Array comparative genomic hybridization disclosed smaller X chromosome duplications and deletions in women with premature ovarian insufficiency. X chromosome terminal deletions (Xp11 to Xp22.1) are associated with primary amenorrhea, and deletions from Xq13 to Xq27 are associated with primary amenorrhea or primary ovarian insufficiency.
As noted earlier, premutations in the FMR1 gene (fragile X mental retardation gene) are associated with non-syndromic premature ovarian insufficiency and poor outcomes in infertility treatment. The FMR1 premutation is an expansion (56 to 200 copies) of a cytosine-guanine-guanine (CGG) repeat in the 5′-untranslated region, which reduces FMR1 mRNA translation. Located on the X chromosome (Xq27.3), FMR1 encodes an RNA-binding protein, FMRP, that controls mRNA stability. Population studies suggest that the number of CGG repeats is not linearly correlated with the extent of ovarian dysfunction. A mouse model suggests that the accumulation of the premutation RNA causes a reduction in the number of growing follicles. About 20% of women carrying the FMR1 premutation have primary ovarian insufficiency, and 0.8% to 7.5% of women with sporadic premature ovarian insufficiency have a FMR1 premutation.
Germline Mutations in BRCA1/BRAC2
Women with germline mutations in the BRCA1 and BRCA2 genes, which are involved in double-strand DNA break repair, have reduced ovarian reserve as assessed by biomarkers (lower AMH levels) and lower primordial follicular densities provide evidence for the pivotal role of DNA repair mechanisms in maintaining the germ cell compliment [37–40]. Germline BRCA1 mutations are also associated with increased double-strand DNA breaks in primordial follicle oocytes, and a lower number of mature oocytes recovered after ovarian stimulation [36–42]. BRCA1/BRCA2 mutations vary among populations (more prevalent in Ashkenazi Jews, lower in Latinx, African-Americans, and Asian-Americans).

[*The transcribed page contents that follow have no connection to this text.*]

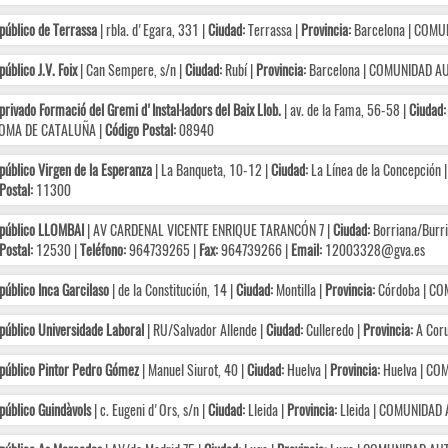
público de Terrassa
| rbla. d'Egara, 331 |
Ciudad:
Terrassa |
Provincia:
Barcelona | COM
úblico J.V. Foix
| Can Sempere, s/n |
Ciudad:
Rubí |
Provincia:
Barcelona | COMUNIDAD A
privado Formació del Gremi d'Instal·ladors del Baix Llob.
| av. de la Fama, 56-58 |
Ciudad:
OMA DE CATALUÑA |
Código Postal:
08940
público Virgen de la Esperanza
| La Banqueta, 10-12 |
Ciudad:
La Línea de la Concepción 
Postal:
11300
 público LLOMBAI
| AV CARDENAL VICENTE ENRIQUE TARANCÓN 7 |
Ciudad:
Borriana/Burri
Postal:
12530 |
Teléfono:
964739265 |
Fax:
964739266 |
Email:
12003328@gva.es
público Inca Garcilaso
| de la Constitución, 14 |
Ciudad:
Montilla |
Provincia:
Córdoba | C
público Universidade Laboral
| RU/Salvador Allende |
Ciudad:
Culleredo |
Provincia:
A Cor
público Pintor Pedro Gómez
| Manuel Siurot, 40 |
Ciudad:
Huelva |
Provincia:
Huelva | CO
público Guindàvols
| c. Eugeni d'Ors, s/n |
Ciudad:
Lleida |
Provincia:
Lleida | COMUNIDAD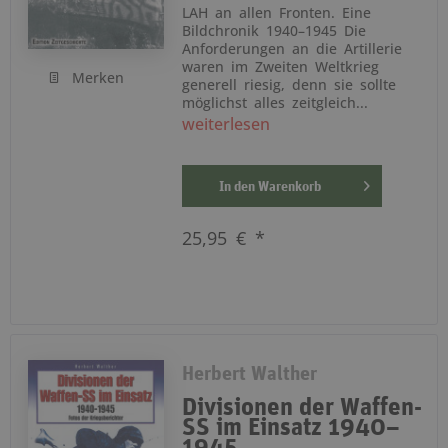
LAH an allen Fronten. Eine
Bildchronik 1940–1945 Die
Anforderungen an die Artillerie
waren im Zweiten Weltkrieg
Merken
generell riesig, denn sie sollte
möglichst alles zeitgleich...
weiterlesen
In den
Warenkorb
25,95 € *
Herbert Walther
Divisionen der Waffen-
SS im Einsatz 1940–
1945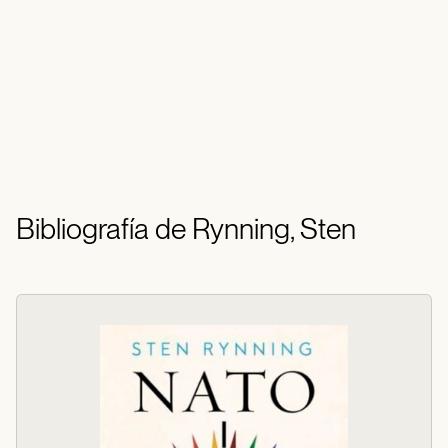
Bibliografía de Rynning, Sten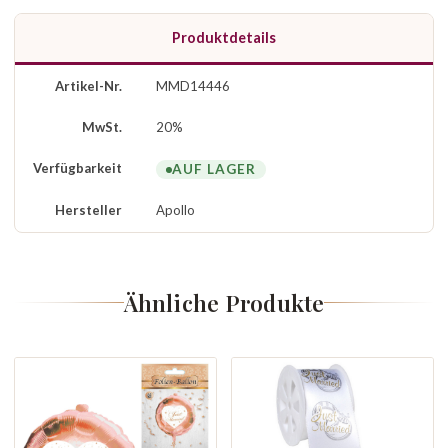
Produktdetails
Artikel-Nr.
MMD14446
MwSt.
20%
Verfügbarkeit
AUF LAGER
Hersteller
Apollo
Ähnliche Produkte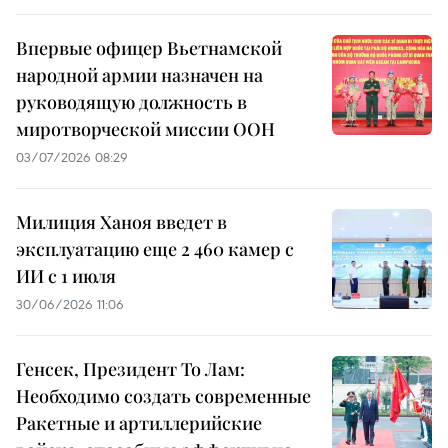
Впервые офицер Вьетнамской
народной армии назначен на
руководящую должность в
миротворческой миссии ООН
03/07/2026 08:29
Милиция Ханоя введет в
эксплуатацию еще 2 460 камер с
ИИ с 1 июля
30/06/2026 11:06
Генсек, Президент То Лам:
Необходимо создать современные
Ракетные и артиллерийские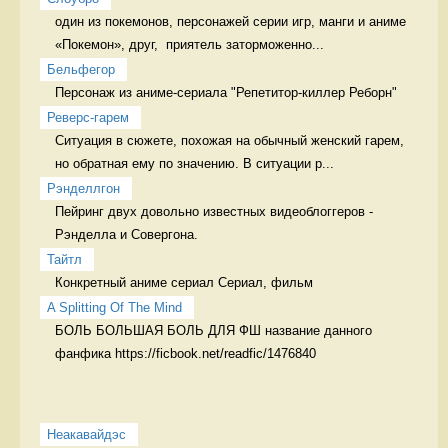
один из покемонов, персонажей серии игр, манги и аниме 
«Покемон», друг,  приятель заторможенно...
Бельфегор
Персонаж из аниме-сериала "Репетитор-киллер Реборн" 
Реверс-гарем
Ситуация в сюжете, похожая на обычный женский гарем, 
но обратная ему по значению. В ситуации р...
Рэнделлгон
Пейринг двух довольно известных видеоблоггеров - 
Рэнделла и Совергона. 
Тайтл
Конкретный аниме сериал Сериал, фильм
A Splitting Of The Mind
БОЛЬ БОЛЬШАЯ БОЛЬ ДЛЯ ФШ название данного 
фанфика https://ficbook.net/readfic/1476840
Неакавайдэс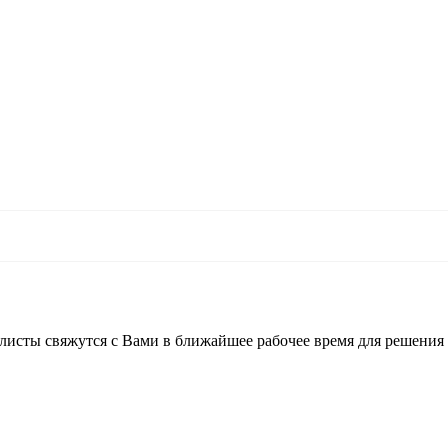
листы свяжутся с Вами в ближайшее рабочее время для решения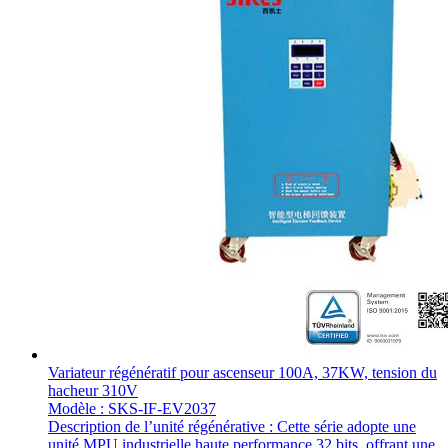
Variateur régénératif pour ascenseur 100A, 37KW, tension du
hacheur 310V
Modèle : SKS-IF-EV2037
Description de l’unité régénérative : Cette série adopte une
unité MPU industrielle haute performance 32 bits, offrant une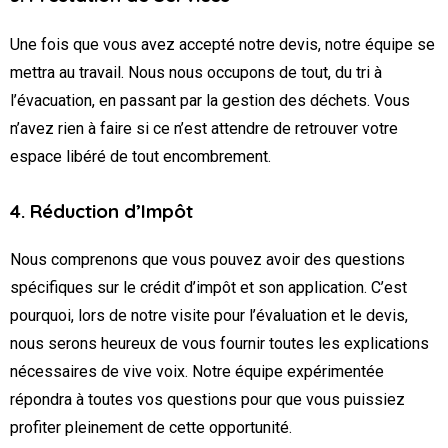
Une fois que vous avez accepté notre devis, notre équipe se
mettra au travail. Nous nous occupons de tout, du tri à
l’évacuation, en passant par la gestion des déchets. Vous
n’avez rien à faire si ce n’est attendre de retrouver votre
espace libéré de tout encombrement.
4. Réduction d’Impôt
Nous comprenons que vous pouvez avoir des questions
spécifiques sur le crédit d’impôt et son application. C’est
pourquoi, lors de notre visite pour l’évaluation et le devis,
nous serons heureux de vous fournir toutes les explications
nécessaires de vive voix. Notre équipe expérimentée
répondra à toutes vos questions pour que vous puissiez
profiter pleinement de cette opportunité.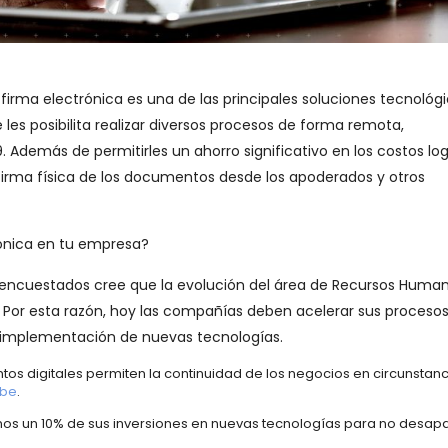
a firma electrónica es una de las principales soluciones tecnológ
es posibilita realizar diversos procesos de forma remota,
 Además de permitirles un ahorro significativo en los costos log
 firma física de los documentos desde los apoderados y otros
rónica en tu empresa?
os encuestados cree que la evolución del área de Recursos Huma
. Por esta razón, hoy las compañías deben acelerar sus proceso
la implementación de nuevas tecnologías.
tos digitales permiten la continuidad de los negocios en circunstan
be
.
nos un 10% de sus inversiones en nuevas tecnologías para no desap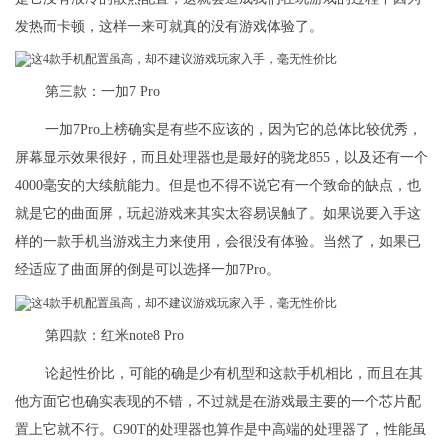
发热而卡顿，这样一来可就真的没有游戏体验了。
第三款：一加7 Pro
一加7Pro上榜确实是有些不应该的，因为它的总体比较优秀，
屏幕显示效果很好，而且处理器也是最好的骁龙855，以及还有一个
4000毫安的大续航能力。但是也不得不说它有一个致命的缺点，也
就是它的曲面屏，玩起游戏来其实太容易误触了。如果说要入手这
样的一款手机当游戏主力来使用，会很没有体验。当然了，如果已
经适应了曲面屏的倒是可以选择一加7Pro。
第四款：红米note8 Pro
论起性价比，可能的确是少有机型和这款手机相比，而且在其
他方面它也确实表现的不错，不过就是在游戏最主要的一个芯片配
置上它就不行。G90T的处理器也算作是中高端的处理器了，性能虽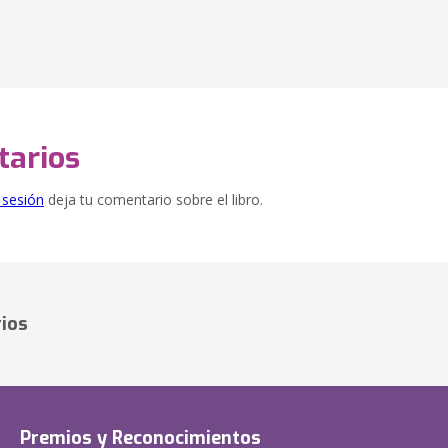
arios
e sesión
deja tu comentario sobre el libro.
ios
Premios y Reconocimientos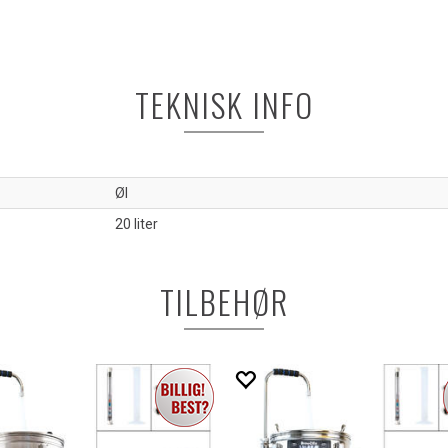
TEKNISK INFO
Øl
20 liter
TILBEHØR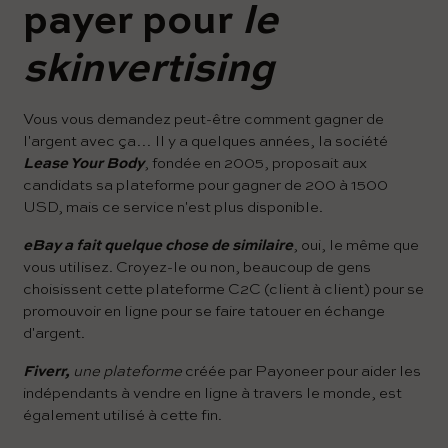
payer pour
le
skinvertising
Vous vous demandez peut-être comment gagner de
l'argent avec ça… Il y a quelques années, la société
Lease Your Body
, fondée en 2005, proposait aux
candidats sa plateforme pour gagner de 200 à 1500
USD, mais ce service n'est plus disponible.
eBay a fait quelque chose de similaire
, oui, le même que
vous utilisez. Croyez-le ou non, beaucoup de gens
choisissent cette plateforme C2C (client à client) pour se
promouvoir en ligne pour se faire tatouer en échange
d'argent.
Fiverr,
une plateforme
créée par Payoneer pour aider les
indépendants à vendre en ligne à travers le monde, est
également utilisé à cette fin.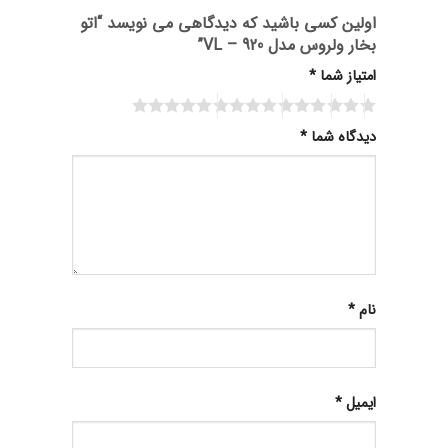
اولین کسی باشید که دیدگاهی می نویسد “اتو
بخار ولروس مدل VL – 920”
امتیاز شما
*
دیدگاه شما
*
نام
*
ایمیل
*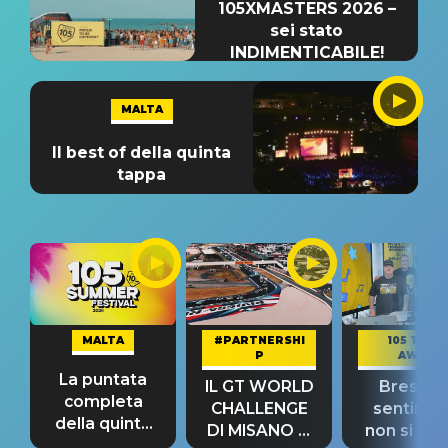
105XMASTERS 2026 –
sei stato
INDIMENTICABILE!
MALTA
Il best of della quinta
tappa
MALTA
#PARTNERSHI
105 TAKE
P
AWAY
La puntata
IL GT WORLD
Bresh: "I
completa
CHALLENGE
sentime
della quinta
DI MISANO si
non si pr
tappa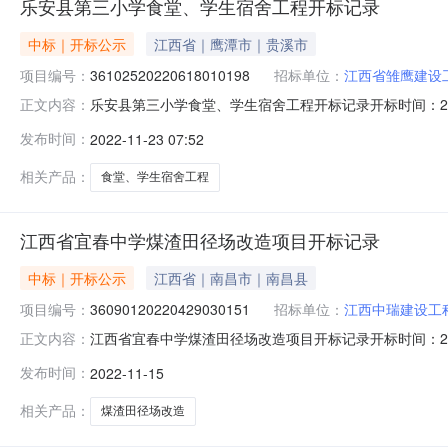
乐安县第三小学食堂、学生宿舍工程开标记录
中标｜开标公示
江西省｜鹰潭市｜贵溪市
项目编号：
36102520220618010198
招标单位：
江西省雏鹰建设
乐安县第三小学食堂、学生宿舍工程开标记录开标时间：2022-11
正文内容：
开标记录内容投标人名称:江西省雏鹰建设工程有限公司;项目负责
发布时间：
2022-11-23 07:52
间:SunNov2013:45:26CST2022,投标人名称:阳泓环
相关产品：
食堂、学生宿舍工程
江西省宜春中学煤渣田径场改造项目开标记录
中标｜开标公示
江西省｜南昌市｜南昌县
项目编号：
36090120220429030151
招标单位：
江西中瑞建设工
江西省宜春中学煤渣田径场改造项目开标记录开标时间：2022-11
正文内容：
1509:00开标记录内容投标人名称:江西中瑞建设工程有限公司;
发布时间：
2022-11-15
间:MonNov1416:49:49CST2022,投标人名称:江西
相关产品：
煤渣田径场改造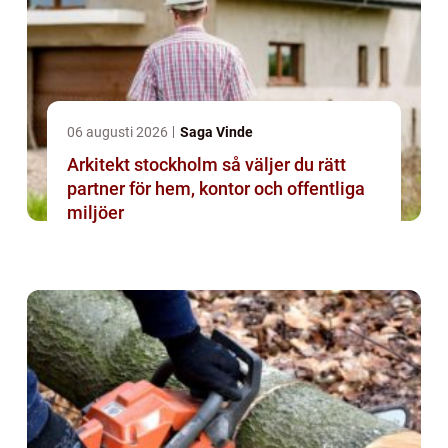
06 augusti 2026
Saga Vinde
Arkitekt stockholm så väljer du rätt
partner för hem, kontor och offentliga
miljöer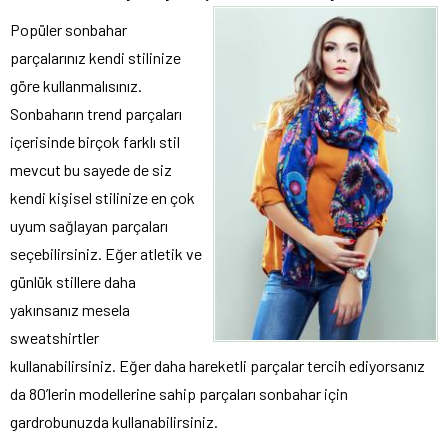
Popüler sonbahar
parçalarınız kendi stilinize
göre kullanmalısınız.
Sonbaharın trend parçaları
içerisinde birçok farklı stil
mevcut bu sayede de siz
kendi kişisel stilinize en çok
uyum sağlayan parçaları
seçebilirsiniz. Eğer atletik ve
günlük stillere daha
yakınsanız mesela
sweatshirtler
kullanabilirsiniz. Eğer daha hareketli parçalar tercih ediyorsanız
da 80’lerin modellerine sahip parçaları sonbahar için
gardrobunuzda kullanabilirsiniz.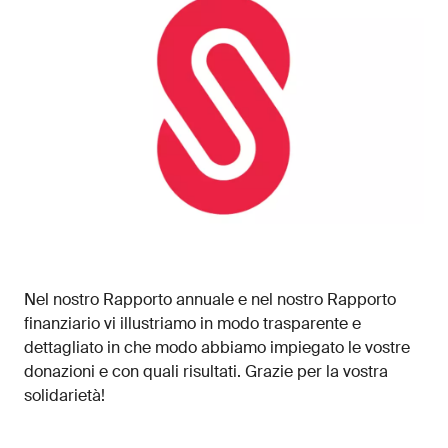
Nel nostro Rapporto annuale e nel nostro Rapporto
finanziario vi illustriamo in modo trasparente e
dettagliato in che modo abbiamo impiegato le vostre
donazioni e con quali risultati. Grazie per la vostra
solidarietà!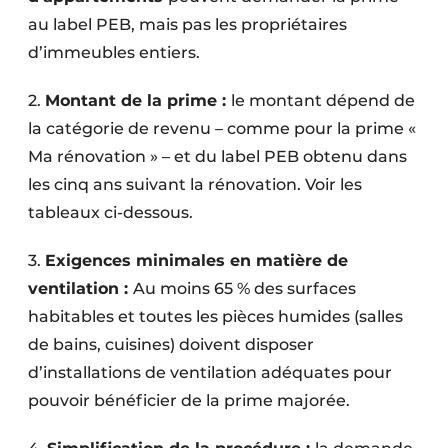
au label PEB, mais pas les propriétaires
d’immeubles entiers.
2.
Montant de la prime :
le montant dépend de
la catégorie de revenu – comme pour la prime «
Ma rénovation » – et du label PEB obtenu dans
les cinq ans suivant la rénovation. Voir les
tableaux ci-dessous.
3.
Exigences minimales en matière de
ventilation :
Au moins 65 % des surfaces
habitables et toutes les pièces humides (salles
de bains, cuisines) doivent disposer
d’installations de ventilation adéquates pour
pouvoir bénéficier de la prime majorée.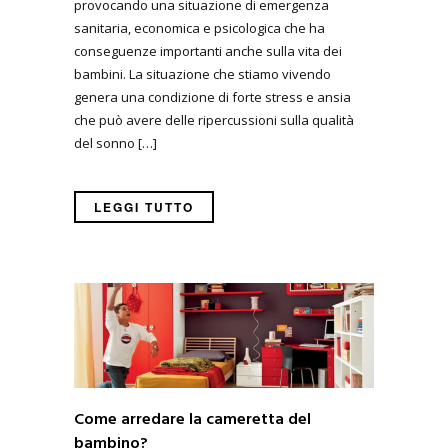
provocando una situazione di emergenza
sanitaria, economica e psicologica che ha
conseguenze importanti anche sulla vita dei
bambini. La situazione che stiamo vivendo
genera una condizione di forte stress e ansia
che può avere delle ripercussioni sulla qualità
del sonno […]
LEGGI TUTTO
Come arredare la cameretta del
bambino?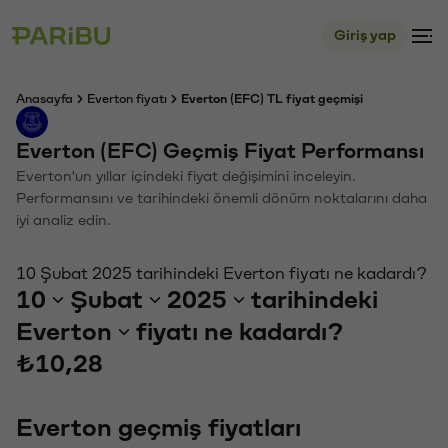
Giriş yap
Anasayfa
Everton fiyatı
Everton (EFC) TL fiyat geçmişi
Everton (EFC) Geçmiş Fiyat Performansı
Everton'un yıllar içindeki fiyat değişimini inceleyin.
Performansını ve tarihindeki önemli dönüm noktalarını daha
iyi analiz edin.
10 Şubat 2025 tarihindeki Everton fiyatı ne kadardı?
10
Şubat
2025
tarihindeki
Everton
fiyatı ne kadardı?
₺10,28
Everton geçmiş fiyatları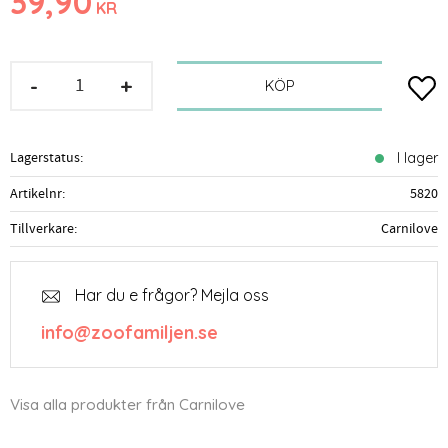
39,90
KR
-
+
Lägg t
KÖP
Lagerstatus
I lager
Artikelnr
5820
Tillverkare
Carnilove
Har du e frågor? Mejla oss
info@zoofamiljen.se
Visa alla produkter från Carnilove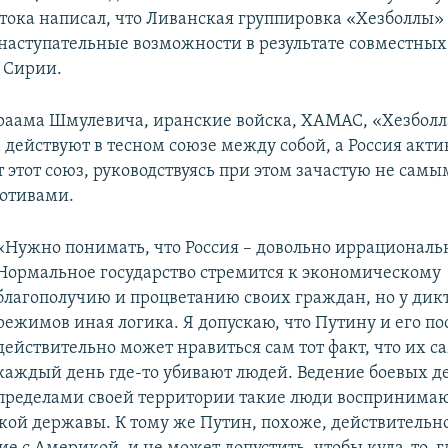
тока написал, что Ливанская группировка «Хезболлы»
 наступательные возможности в результате совместных
 Сирии.
раама Шмулевича, иранские войска, ХАМАС, «Хезболл
 действуют в тесном союзе между собой, а Россия акти
 этот союз, руководствуясь при этом зачастую не сам
отивами.
«Нужно понимать, что Россия – довольно иррациональн
Нормальное государство стремится к экономическому
благополучию и процветанию своих граждан, но у дик
режимов иная логика. Я допускаю, что Путину и его п
действительно может нравиться сам тот факт, что их с
каждый день где-то убивают людей. Ведение боевых д
пределами своей территории такие люди воспринимаю
кой державы. К тому же Путин, похоже, действительно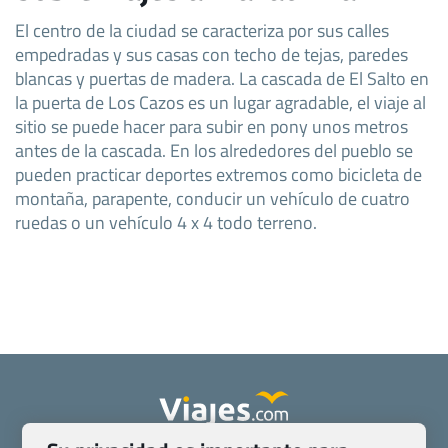
El centro de la ciudad se caracteriza por sus calles
empedradas y sus casas con techo de tejas, paredes
blancas y puertas de madera. La cascada de El Salto en
la puerta de Los Cazos es un lugar agradable, el viaje al
sitio se puede hacer para subir en pony unos metros
antes de la cascada. En los alrededores del pueblo se
pueden practicar deportes extremos como bicicleta de
montaña, parapente, conducir un vehículo de cuatro
ruedas o un vehículo 4 x 4 todo terreno.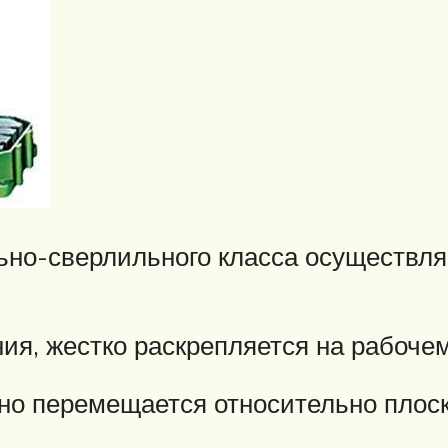
льно-сверлильного класса осуществ
ия, жестко раскрепляется на рабоче
но перемещается относительно плос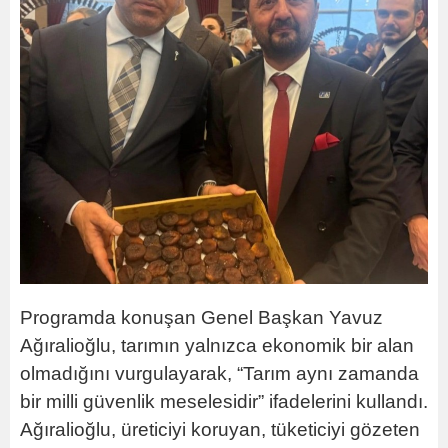
Programda konuşan Genel Başkan Yavuz
Ağıralioğlu, tarımın yalnızca ekonomik bir alan
olmadığını vurgulayarak, “Tarım aynı zamanda
bir milli güvenlik meselesidir” ifadelerini kullandı.
Ağıralioğlu, üreticiyi koruyan, tüketiciyi gözeten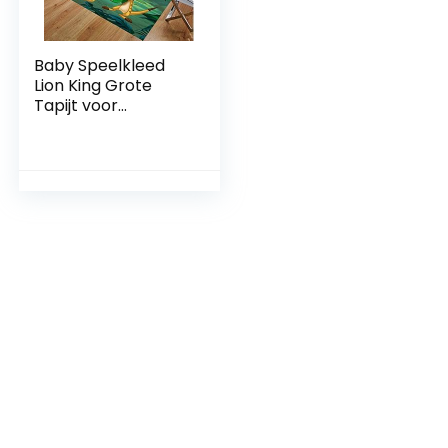
Baby Speelkleed
Lion King Grote
Tapijt voor
Woonkamer
Spelen Vloermat
3d Print Tapijten
voor Jongens
Slaapkamer
120×160 cm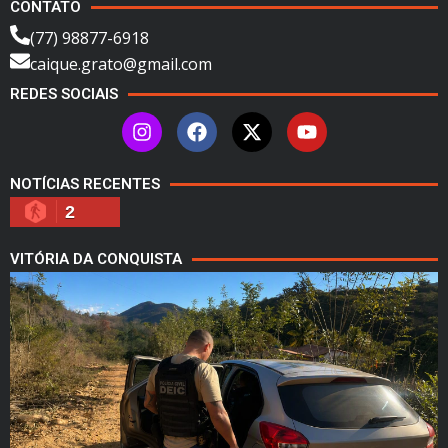
CONTATO
(77) 98877-6918
caique.grato@gmail.com
REDES SOCIAIS
NOTÍCIAS RECENTES
2
VITÓRIA DA CONQUISTA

With the advent of broader access to genetic testing for germline mutations associated with breast and ovarian cancers, more women are obtaining information on the status of their BRCA1/BRCA2 genes as well as other genes implicated in breast and ovarian cancer, which include genes that have been associated with age of natural menopause. Based on the associations described earlier between BRCA genes and ovarian function, clinicians have been encouraged to tell women with germline BRCA1 mutations not to delay pregnancy [42].